Showing posts with label Alice Chetwynd Ley. Show all posts
Showing posts with label Alice Chetwynd Ley. Show all posts

Tuesday, September 07, 2010

Your First Regency Romance

What was the first Regency romance you read? A few weeks ago on another blog we were discussing our first romance books and not surprisingly a lot of these were Regencies. Even less surprising, perhaps, many people came to Regency romance through Georgette Heyer.

I was one of those who ran through practically all of GH's books in my teens. But once I had read them (several times) I needed more books to feed my burgeoning Regency addiction so I turned to other authors including Clare Darcy, Sheila Walsh and Alice Chetwynd Ley. Alice Chetwynd Ley's books were my favourites. I still have every one of her books on my keeper shelf with The Beau and the Bluestocking and The Jewelled Snuffbox in pride of place. Sheila Bishop's A Speaking Likeness is another one I still have. It sums up the feelings of the hero and heroine at the end of the book with the line: "They were violently in love and they knew it." A far cry from the depth of emotional description that many publishers require from their authors today!

Marion Chesney was another author on my list.
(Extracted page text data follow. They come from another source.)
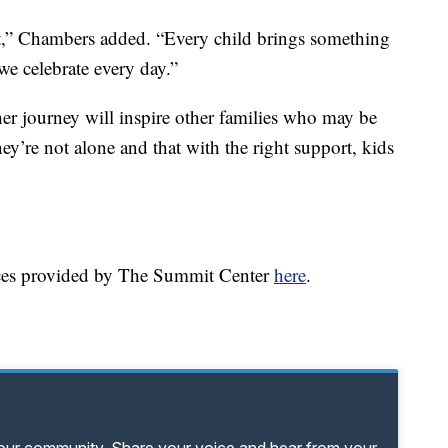
nt,” Chambers added. “Every child brings something
we celebrate every day.”
her journey will inspire other families who may be
y’re not alone and that with the right support, kids
rces provided by The Summit Center
here
.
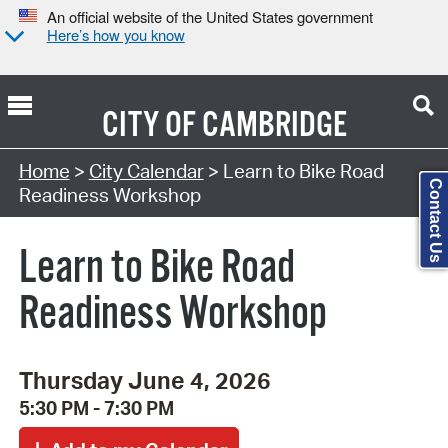
An official website of the United States government
Here’s how you know
CITY OF
CAMBRIDGE
Search Type:
Home
>
City Calendar
> Learn to Bike Road
Contact Us
Readiness Workshop
Learn to Bike Road
Readiness Workshop
Thursday June 4, 2026
5:30 PM - 7:30 PM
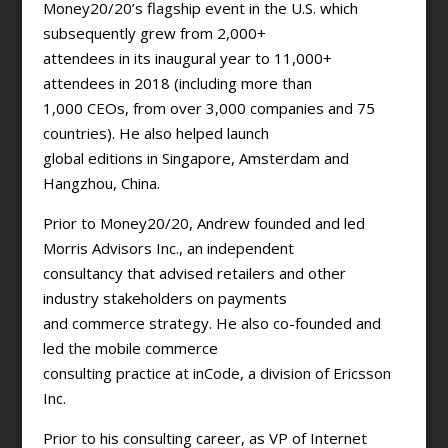
Money20/20’s flagship event in the U.S. which
subsequently grew from 2,000+
attendees in its inaugural year to 11,000+
attendees in 2018 (including more than
1,000 CEOs, from over 3,000 companies and 75
countries). He also helped launch
global editions in Singapore, Amsterdam and
Hangzhou, China.
Prior to Money20/20, Andrew founded and led
Morris Advisors Inc., an independent
consultancy that advised retailers and other
industry stakeholders on payments
and commerce strategy. He also co-founded and
led the mobile commerce
consulting practice at inCode, a division of Ericsson
Inc.
Prior to his consulting career, as VP of Internet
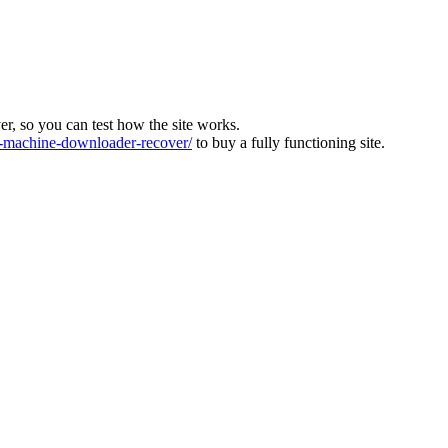
ver, so you can test how the site works.
machine-downloader-recover/
to buy a fully functioning site.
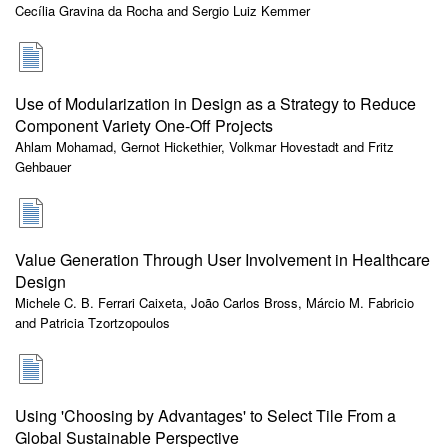
Cecília Gravina da Rocha and Sergio Luiz Kemmer
Use of Modularization in Design as a Strategy to Reduce
Component Variety One-Off Projects
Ahlam Mohamad, Gernot Hickethier, Volkmar Hovestadt and Fritz
Gehbauer
Value Generation Through User Involvement in Healthcare
Design
Michele C. B. Ferrari Caixeta, João Carlos Bross, Márcio M. Fabricio
and Patricia Tzortzopoulos
Using 'Choosing by Advantages' to Select Tile From a
Global Sustainable Perspective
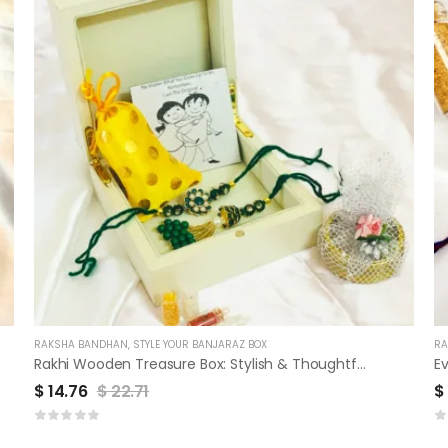
RAKSHA BANDHAN
,
STYLE YOUR BANJARAZ BOX
RA
Rakhi Wooden Treasure Box: Stylish & Thoughtful Sibling Gift
Ev
$
14.76
$
22.71
$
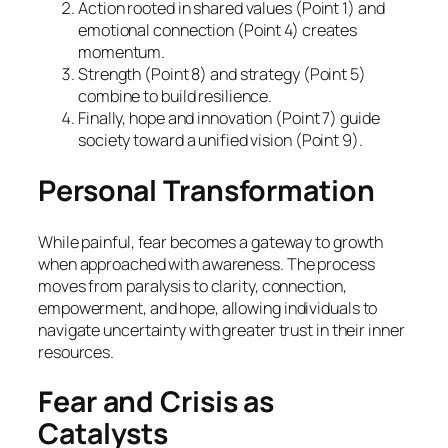
Action rooted in shared values (Point 1) and
emotional connection (Point 4) creates
momentum.
Strength (Point 8) and strategy (Point 5)
combine to build resilience.
Finally, hope and innovation (Point 7) guide
society toward a unified vision (Point 9).
Personal Transformation
While painful, fear becomes a gateway to growth
when approached with awareness. The process
moves from paralysis to clarity, connection,
empowerment, and hope, allowing individuals to
navigate uncertainty with greater trust in their inner
resources.
Fear and Crisis as
Catalysts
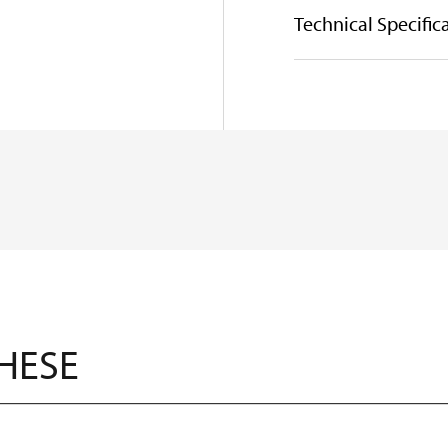
Technical Specific
THESE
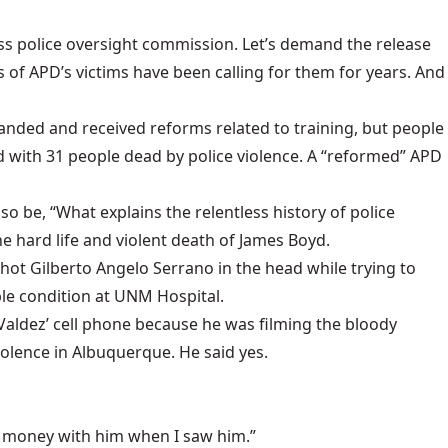
less police oversight commission. Let’s demand the release
s of APD’s victims have been calling for them for years. And
nded and received reforms related to training, but people
 with 31 people dead by police violence. A “reformed” APD
o be, “What explains the relentless history of police
e hard life and violent death of James Boyd.
hot Gilberto Angelo Serrano in the head while trying to
ble condition at UNM Hospital.
 Valdez’ cell phone because he was filming the bloody
iolence in Albuquerque. He said yes.
or money with him when I saw him.”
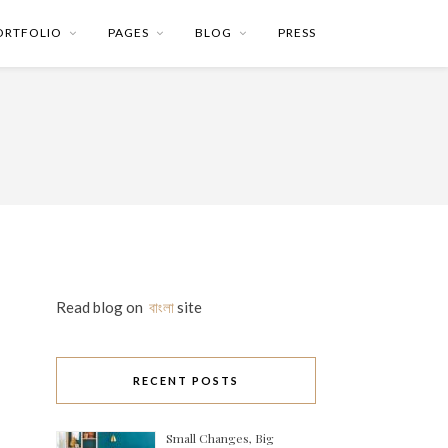
ORTFOLIO
PAGES
BLOG
PRESS
Read blog on
বাংলা
site
RECENT POSTS
Small Changes, Big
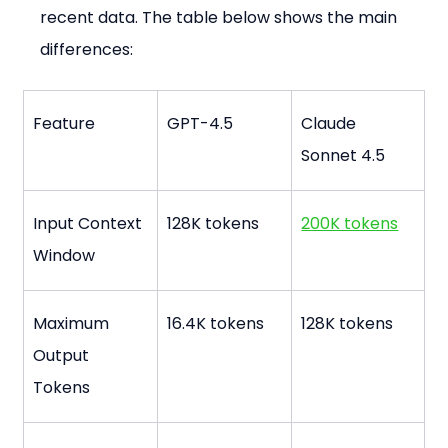
recent data. The table below shows the main 
differences:
Feature
GPT-4.5
Claude 
Sonnet 4.5
Input Context 
128K tokens
200K tokens
Window
Maximum 
16.4K tokens
128K tokens
Output 
Tokens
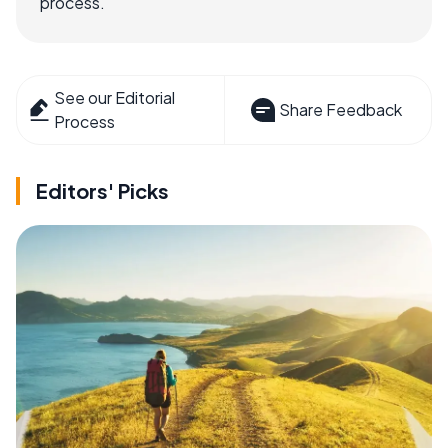
process.
See our Editorial
Share Feedback
Process
Editors' Picks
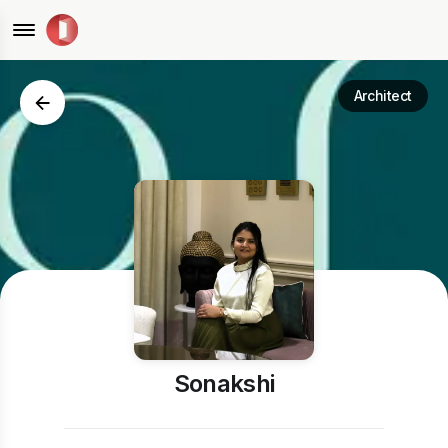
Architect
Sonakshi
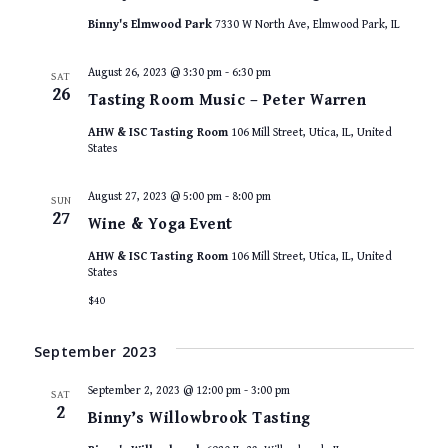
Binny's Elmwood Park
7330 W North Ave, Elmwood Park, IL
August 26, 2023 @ 3:30 pm
-
6:30 pm
SAT
26
Tasting Room Music – Peter Warren
AHW & ISC Tasting Room
106 Mill Street, Utica, IL, United
States
August 27, 2023 @ 5:00 pm
-
8:00 pm
SUN
27
Wine & Yoga Event
AHW & ISC Tasting Room
106 Mill Street, Utica, IL, United
States
$40
September 2023
September 2, 2023 @ 12:00 pm
-
3:00 pm
SAT
2
Binny’s Willowbrook Tasting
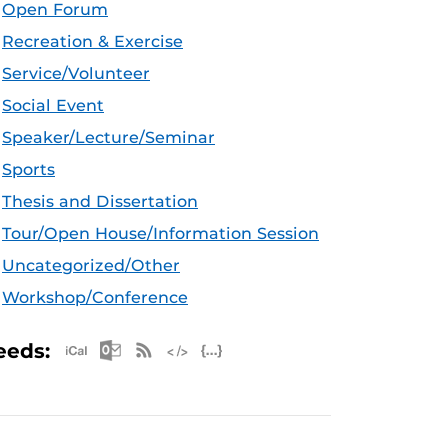
Open Forum
Recreation & Exercise
Service/Volunteer
Social Event
Speaker/Lecture/Seminar
Sports
Thesis and Dissertation
Tour/Open House/Information Session
Uncategorized/Other
Workshop/Conference
Apple iCal Feed (ICS)
Microsoft Outlook Feed (ICS)
RSS Feed
XML Feed
JSON Feed
eeds:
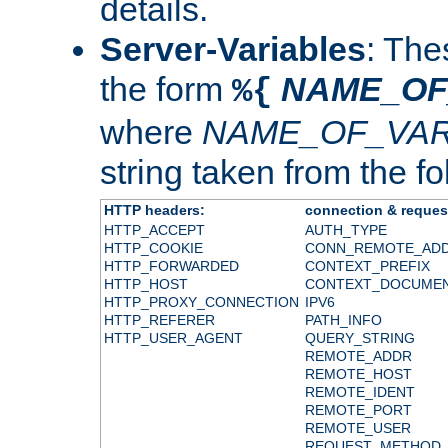
details.
Server-Variables
: The
the form
NAME_OF
%{
where
NAME_OF_VAR
string taken from the fol
HTTP headers:
connection & reques
HTTP_ACCEPT
AUTH_TYPE
HTTP_COOKIE
CONN_REMOTE_AD
HTTP_FORWARDED
CONTEXT_PREFIX
HTTP_HOST
CONTEXT_DOCUME
HTTP_PROXY_CONNECTION
IPV6
HTTP_REFERER
PATH_INFO
HTTP_USER_AGENT
QUERY_STRING
REMOTE_ADDR
REMOTE_HOST
REMOTE_IDENT
REMOTE_PORT
REMOTE_USER
REQUEST_METHOD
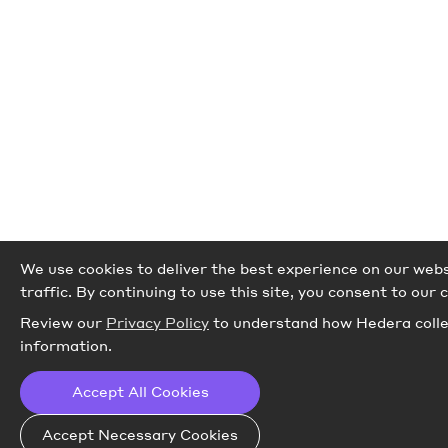
We use cookies to deliver the best experience on our webs
traffic.
By continuing to use this site, you consent to our c
Review our
Privacy Policy
to understand how Hedera colle
information.
Accept All Cookies
Accept Necessary Cookies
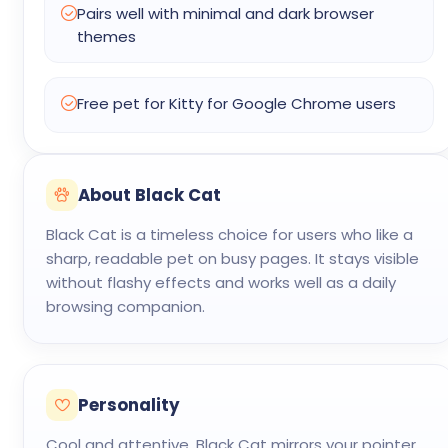
Pairs well with minimal and dark browser
themes
Free pet for Kitty for Google Chrome users
About Black Cat
Black Cat is a timeless choice for users who like a
sharp, readable pet on busy pages. It stays visible
without flashy effects and works well as a daily
browsing companion.
Personality
Cool and attentive. Black Cat mirrors your pointer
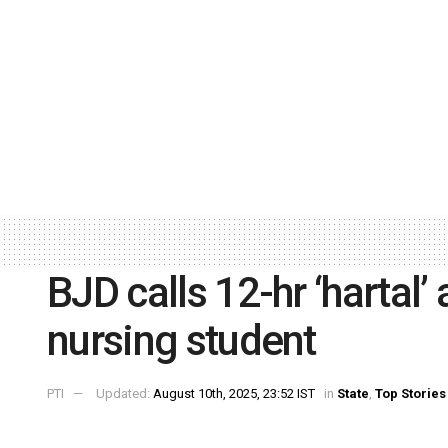
BJD calls 12-hr ‘hartal’
nursing student
PTI
Updated:
August 10th, 2025, 23:52 IST
in
State
,
Top Stories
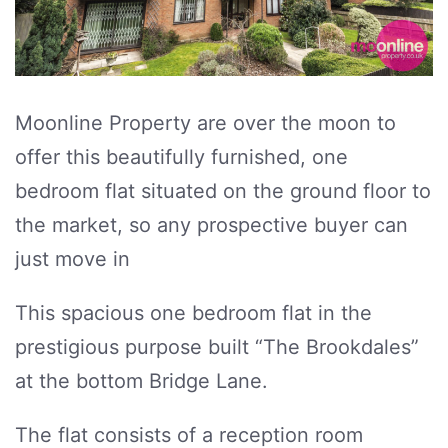
Moonline Property are over the moon to
offer this beautifully furnished, one
bedroom flat situated on the ground floor to
the market, so any prospective buyer can
just move in
This spacious one bedroom flat in the
prestigious purpose built “The Brookdales”
at the bottom Bridge Lane.
The flat consists of a reception room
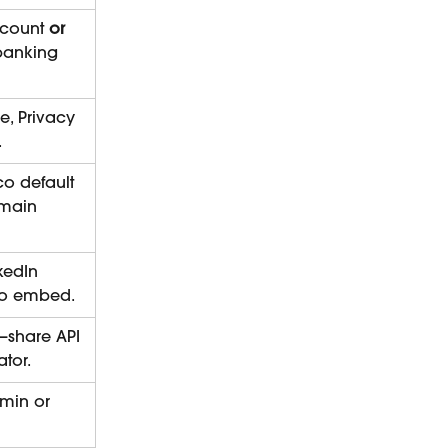
count 
or
 banking 
e, Privacy 
.
co default 
main 
kedIn 
 to embed.
—share API 
ator.
min or 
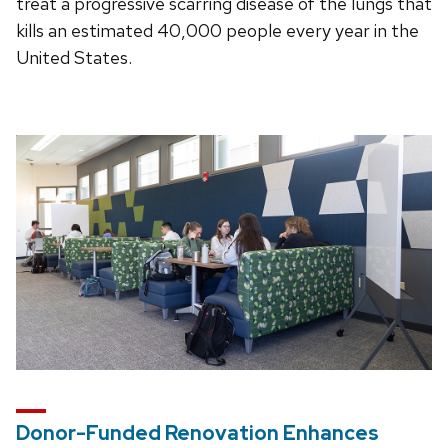
treat a progressive scarring disease of the lungs that
kills an estimated 40,000 people every year in the
United States.
Donor-Funded Renovation Enhances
I heard her speak last year and she said that she had given up writing Regencies because she found it a strain permanently to be living in the early nineteenth century, which I found interesting. And then, of course, there was Barbara Cartland. I have to admit that I haven't read a great many of her books but I was thrilled to discover that a handful of them had been made into films.

Does one count authors such as Jane Aiken Hodge as Regency? Marry in Haste and Watch the Wall My Darling were historical adventure but they were also hugely romantic. Again, I still have almost all the books on my shelf and frequently re-read them. Which were the books and authors that introduced you to Regency romance? Do you still have your early Regencies? What are your favourite nostalgic reads?